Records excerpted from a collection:
* * * *

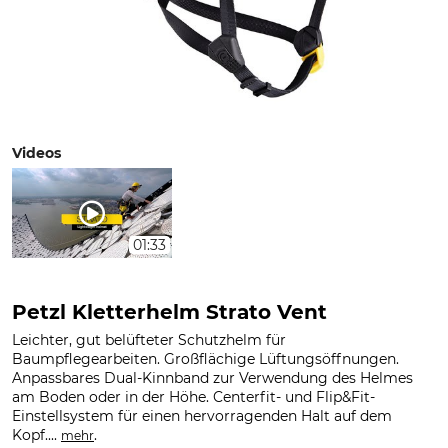
Videos
01:33
Petzl Kletterhelm Strato Vent
Leichter, gut belüfteter Schutzhelm für
Baumpflegearbeiten. Großflächige Lüftungsöffnungen.
Anpassbares Dual-Kinnband zur Verwendung des Helmes
am Boden oder in der Höhe. Centerfit- und Flip&Fit-
Einstellsystem für einen hervorragenden Halt auf dem
Kopf....
.
mehr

* * * *

Extract, exactly, the lines above that begin at the line containing "Baumpflegearbeiten. Großflächige Lüftungsöffnungen." and end at the final line of the records; add no other text.

Baumpflegearbeiten. Großflächige Lüftungsöffnungen.
Anpassbares Dual-Kinnband zur Verwendung des Helmes
am Boden oder in der Höhe. Centerfit- und Flip&Fit-
Einstellsystem für einen hervorragenden Halt auf dem
Kopf....
.
mehr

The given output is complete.